May sagte, es gebe einige Abgeordnete, die jedes Mittel nutzten, um den Brexit zu verzögern oder gar zu verhindern. Eine Ablehnung des Abkommens mit der EU würde nach ihrer Einschätzung zu einer Lähmung des Parlaments führen mit dem Risiko, dass es gar keinen Brexit geben werde. Am Sonntag hatte sie für diesem Fall katastrophale Folgen für die Demokratie und einen Aufschwung der Rechtspopulisten vorhergesagt.
Das Unterhaus setzt am Montagnachmittag die Brexit-Debatte fort. Zu deren Beginn wird May nach Angaben aus Regierungskreisen gegen 16.30 Uhr (MEZ) eine Erklärung abgeben. Die Abstimmung ist für Dienstagabend angesetzt.
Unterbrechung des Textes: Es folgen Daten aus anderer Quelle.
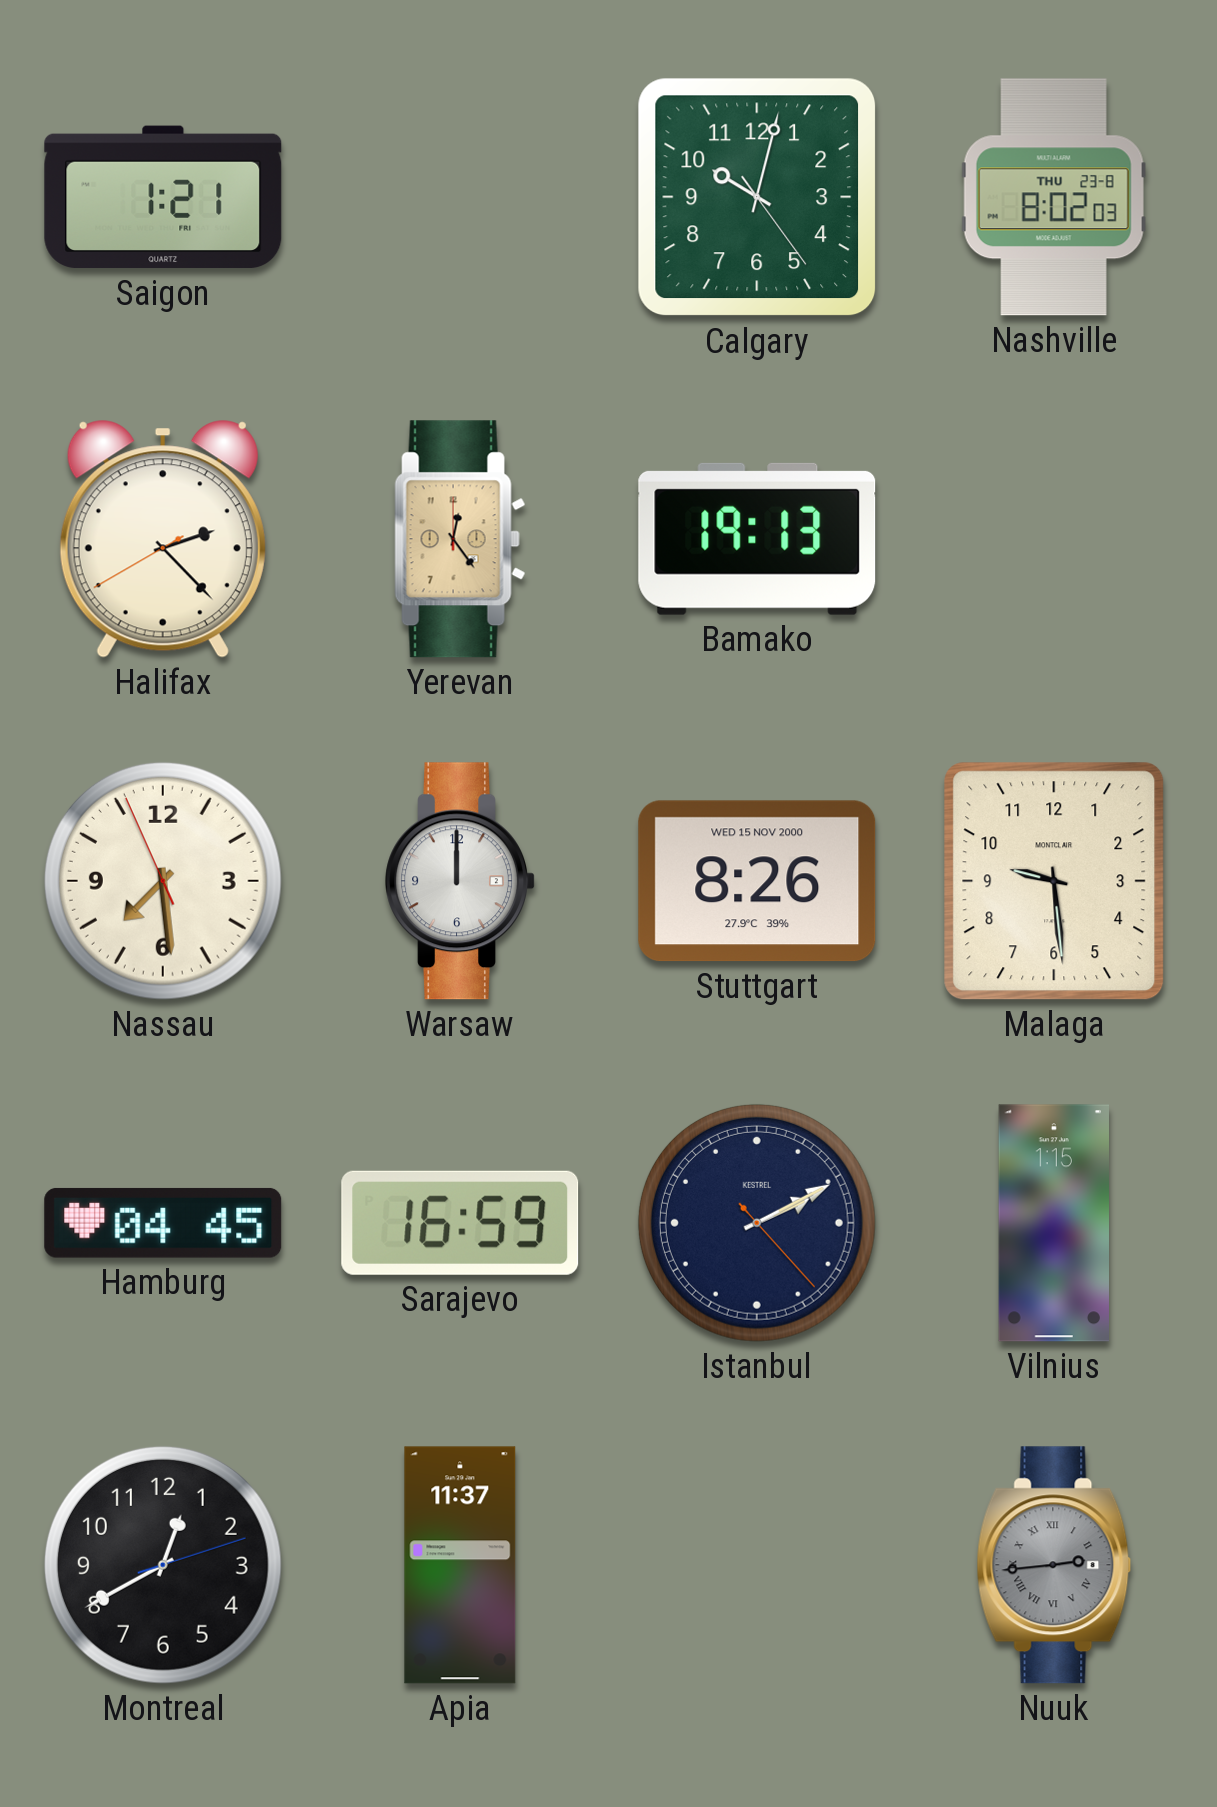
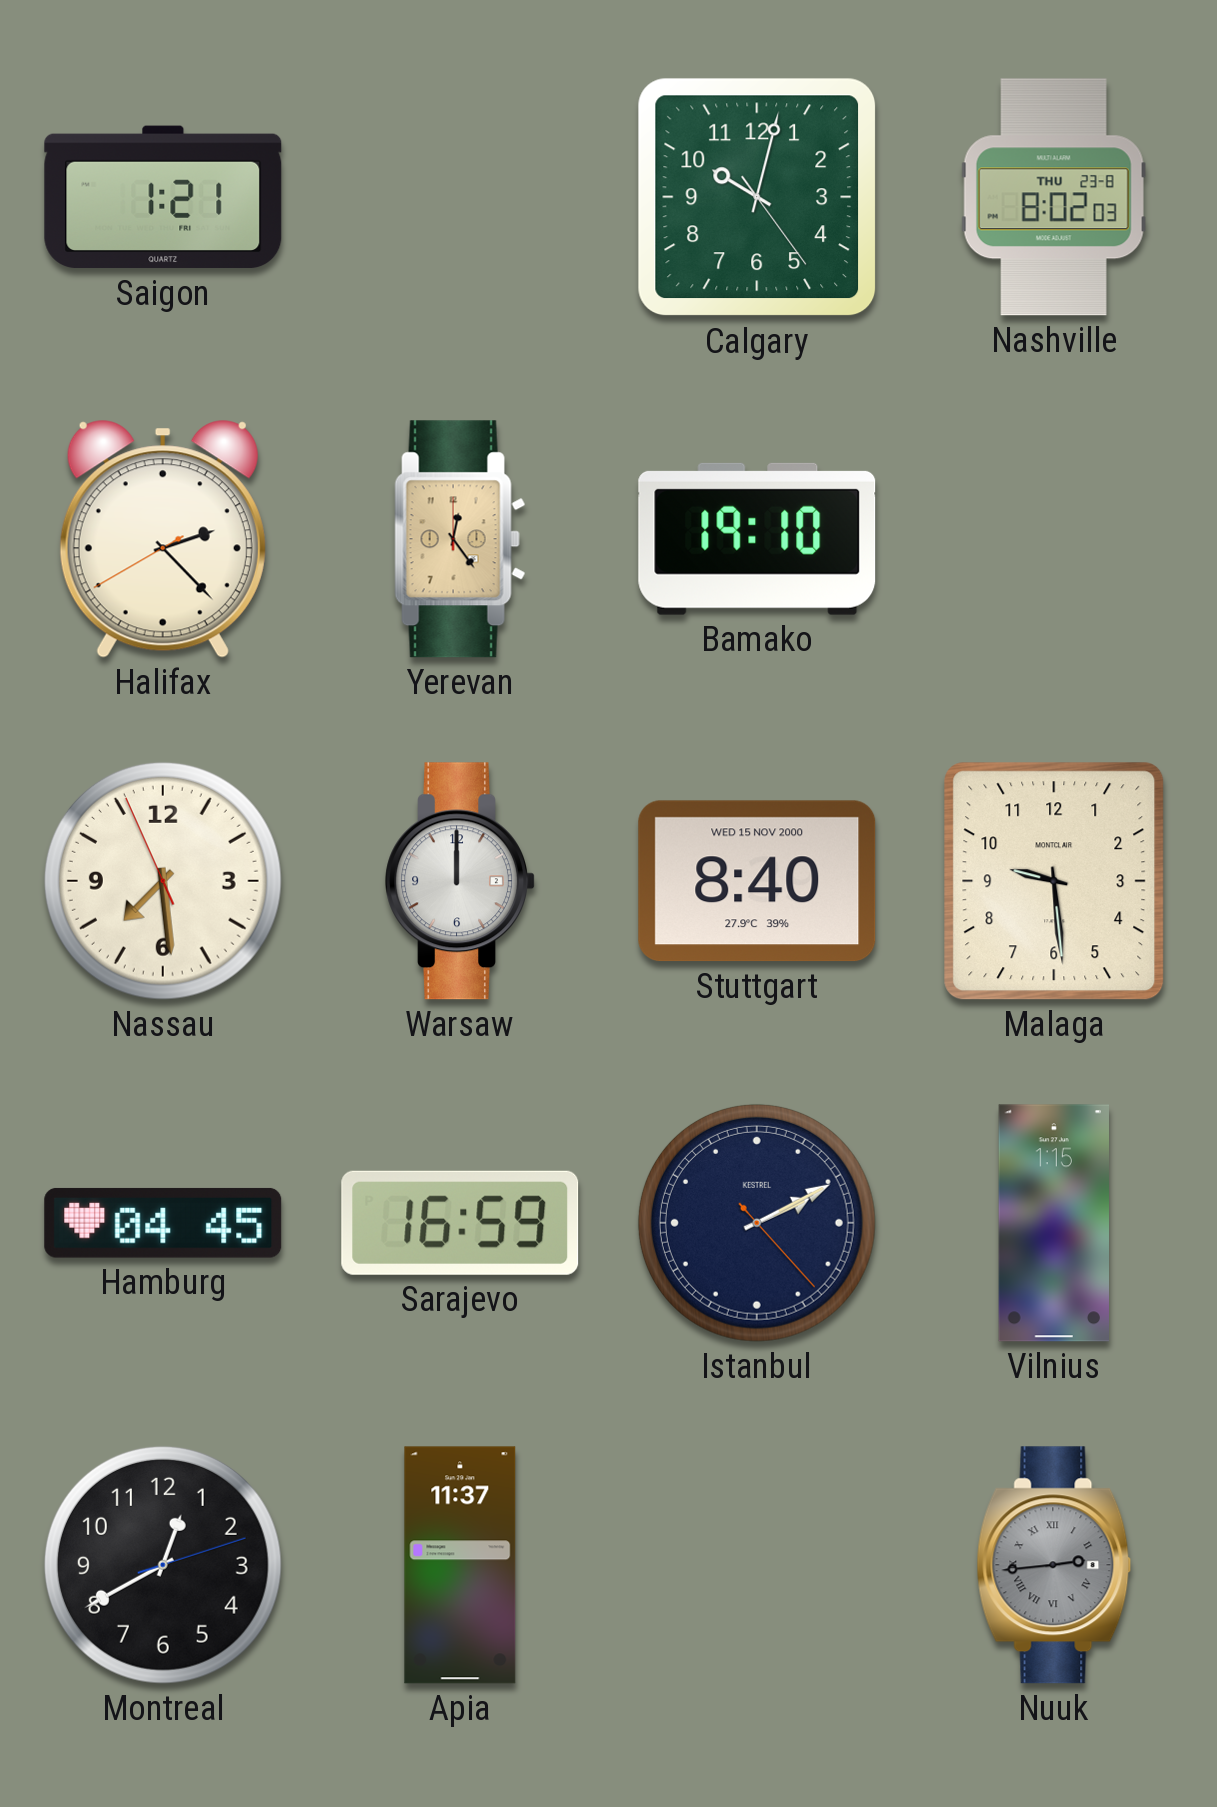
Bamako: 19:13 -> 19:10
Stuttgart: 8:26 -> 8:40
EU-SPITZE VERSUCHT, MAY DEN RÜCKEN ZU STÄRKEN
Juncker und Tusk versuchten, May mit einem Brief den Rücken zu stärken. Darin bekräftigen sie die Zusagen der Union, ohne allerdings Änderungen am Vertragsentwurf zu machen. Die EU werde alles dafür tun, damit bis Ende 2020 eine Handelsvereinbarung zustande komme und die umstrittene Nordirland-Notfalllösung vermieden werde, schrieben sie. Dieser sogenannte Backstop soll verhindern, dass zwischen der britischen Provinz Nordirland und dem EU-Mitglied Irland wieder eine harte Grenze entsteht. Dies könnte aber zu einer vorübergehenden Handelsgrenze zwischen Großbritannien und Nordirland führen. Dieser Backstopp solle vermieden werden, schrieben Juncker und Tusk. Wenn dies nicht möglich sei, solle er nur für begrenzte Zeit wirksam werden.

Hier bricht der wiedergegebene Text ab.